WORK TO BE COMPLETED:
Reproduce the following data exactly, minus any images.

ENTRIES SUPPLIED:
■ ■ ■ ■ ■

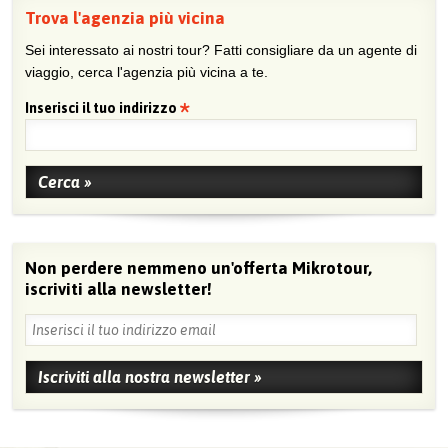
Trova l'agenzia più vicina
Sei interessato ai nostri tour? Fatti consigliare da un agente di
viaggio, cerca l'agenzia più vicina a te.
Inserisci il tuo indirizzo
Non perdere nemmeno un'offerta Mikrotour,
iscriviti alla newsletter!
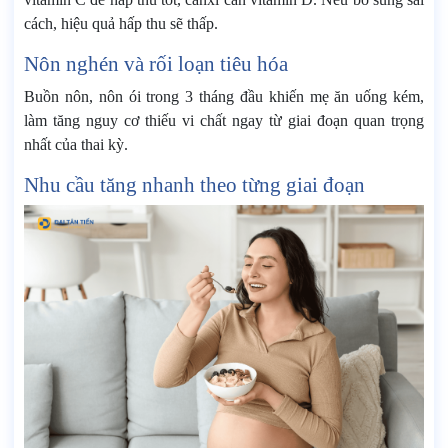
cách, hiệu quả hấp thu sẽ thấp.
Nôn nghén và rối loạn tiêu hóa
Buồn nôn, nôn ói trong 3 tháng đầu khiến mẹ ăn uống kém,
làm tăng nguy cơ thiếu vi chất ngay từ giai đoạn quan trọng
nhất của thai kỳ.
Nhu cầu tăng nhanh theo từng giai đoạn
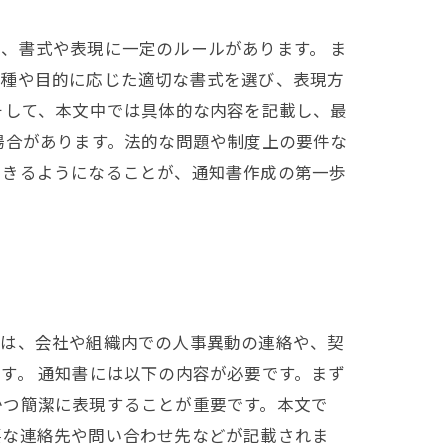
、書式や表現に一定のルールがあります。 ま
業種や目的に応じた適切な書式を選び、表現方
そして、本文中では具体的な内容を記載し、最
場合があります。法的な問題や制度上の要件な
できるようになることが、通知書作成の第一歩
には、会社や組織内での人事異動の連絡や、契
す。 通知書には以下の内容が必要です。まず
かつ簡潔に表現することが重要です。本文で
要な連絡先や問い合わせ先などが記載されま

■ ■ ■ ■ ■

ANSWER BELOW:
Trova l'agenzia più vicina
Sei interessato ai nostri tour? Fatti consigliare da un agente di
viaggio, cerca l'agenzia più vicina a te.
Inserisci il tuo indirizzo
Non perdere nemmeno un'offerta Mikrotour,
iscriviti alla newsletter!
cách, hiệu quả hấp thu sẽ thấp.
Nôn nghén và rối loạn tiêu hóa
Buồn nôn, nôn ói trong 3 tháng đầu khiến mẹ ăn uống kém,
làm tăng nguy cơ thiếu vi chất ngay từ giai đoạn quan trọng
nhất của thai kỳ.
Nhu cầu tăng nhanh theo từng giai đoạn
、書式や表現に一定のルールがあります。 ま
業種や目的に応じた適切な書式を選び、表現方
そして、本文中では具体的な内容を記載し、最
場合があります。法的な問題や制度上の要件な
できるようになることが、通知書作成の第一歩
には、会社や組織内での人事異動の連絡や、契
す。 通知書には以下の内容が必要です。まず
かつ簡潔に表現することが重要です。本文で
要な連絡先や問い合わせ先などが記載されま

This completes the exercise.